Determining the Lie algebra elements exponentiating to the center of a Lie group

Question

For a semi-simple compact Lie group $G$ with center $Z(G)$, one can characterize the preimage of $Z(G)$ in the Cartan subalgebra under the exponential map as the nodes of the Stiefel diagram (see for instance V.7.16 of "Representation of compact Lie groups", by Bröcker and tom Dieck).

Is there any generalization of this result, for instance for non-compact Lie groups, or for classes of infinite dimensional Lie groups?

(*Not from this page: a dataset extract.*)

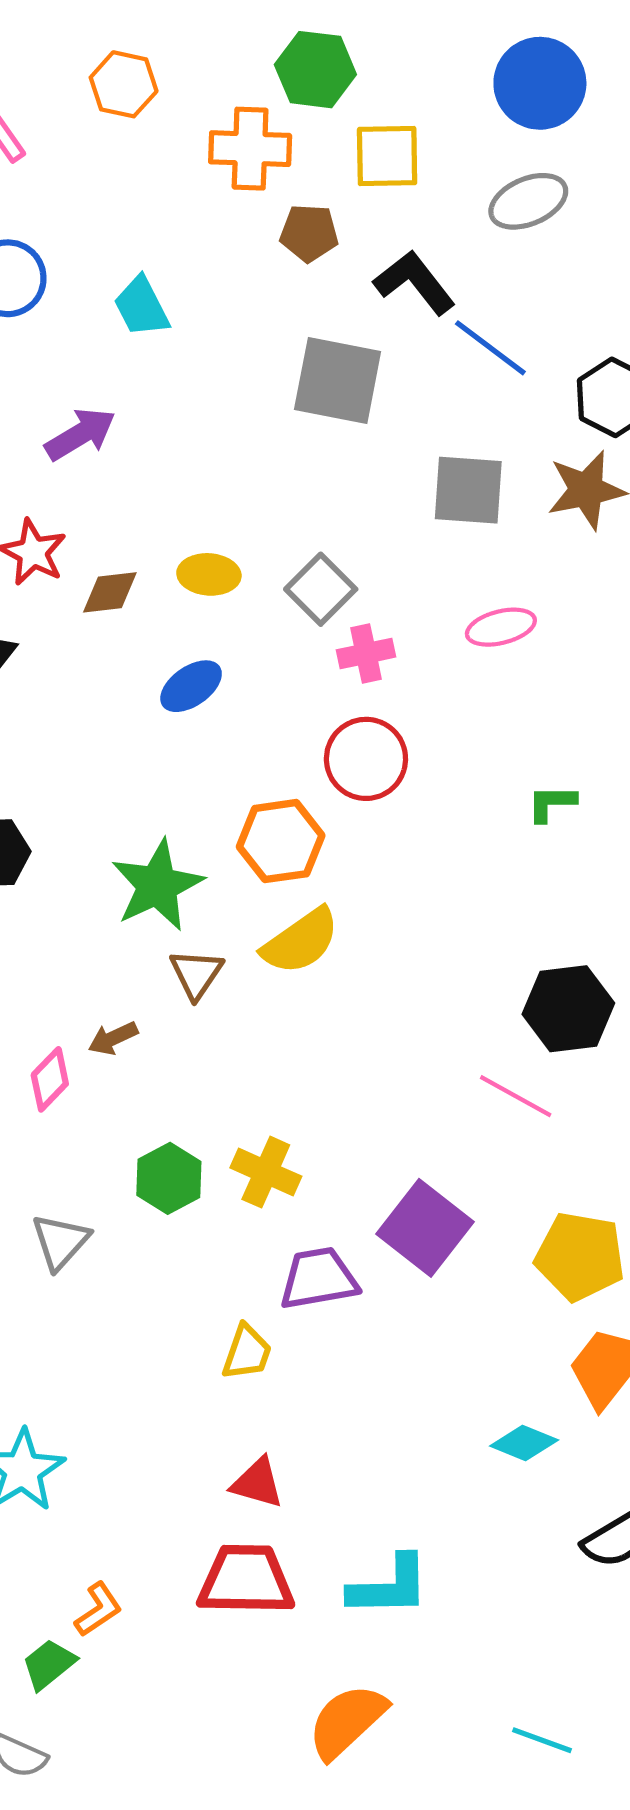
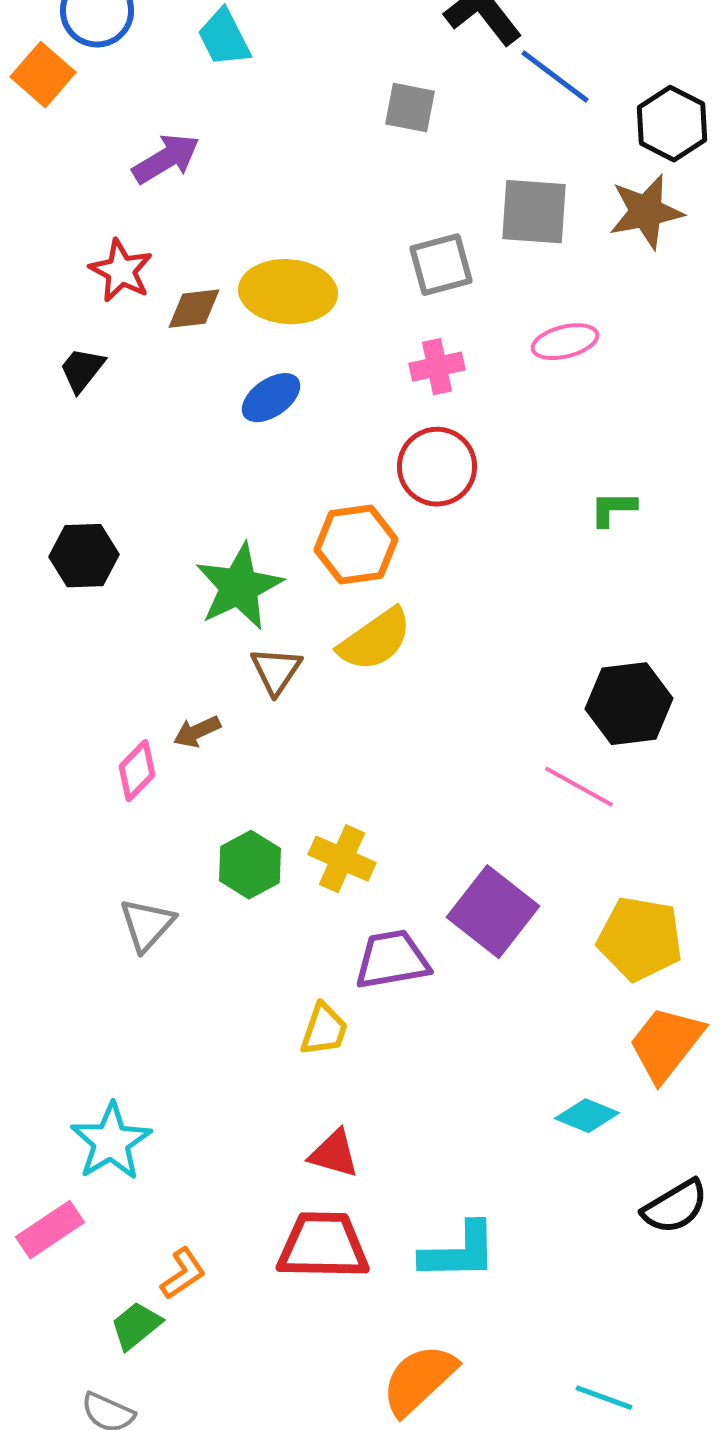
gray square: (338, 380) -> (410, 108), size x0.6
yellow ellipse: (209, 574) -> (288, 292), size x1.6
gray square: (321, 589) -> (441, 265), moved, turned 30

Update: A look at $SL(2,\mathbb{R})$ shows that the preimage of the center consists in elements of the form

$ \left(\begin{array}{cc} a & b \\ -(k^2\pi^2 + a^2)/b & -a \end{array}\right) \;, \quad a \in \mathbb{R} \;, \quad b \in \mathbb{R}^\ast \;, \quad k \in \mathbb{N} $

One complication in this case is that the Cartan subalgebras are not all conjugate, and it looks indeed that the intersection with $\log Z(G)$ depends on the choice of Cartan subalgebra.

Answer 1

I have only some simple remarks here, valid also for non-compact Lie groups. Let $G$ be a connected Lie group with Lie algebra $\mathfrak{g}$. A first remark is that for $X\in Z(\mathfrak{g})$ and $Y\in \mathfrak{g}$, $\exp (X)$ and $\exp(Y)$ commute. Hence we have $\exp(Z(\mathfrak{g}))\subseteq Z(G)$. However, $\exp$ need not be injective, even if $G$ is simply connected. Also, $\exp$ need not be surjective (but there is a classification of all simple Lie groups with surjective exponential). There are some special cases, where we can say which elements do not exponentiate to the centre of $G$. As an example, the following is true:

Lemma: Let $G$ be a real or complex connected Lie group whose Lie algebra $\mathfrak{g}$ is linear and centerfree. If $X ∈\mathfrak{g}$ is nilpotent and $\exp(X) \in Z(G)$, then $X =0$.

Proof: By assumption $\exp({\rm ad} X)Y=Y$ for all $Y\in \mathfrak{g}$, so that $[X,Y]=0$ for all $Y\in \mathfrak{g}$. It follows $X=0$ because $Z(\mathfrak{g})=0$.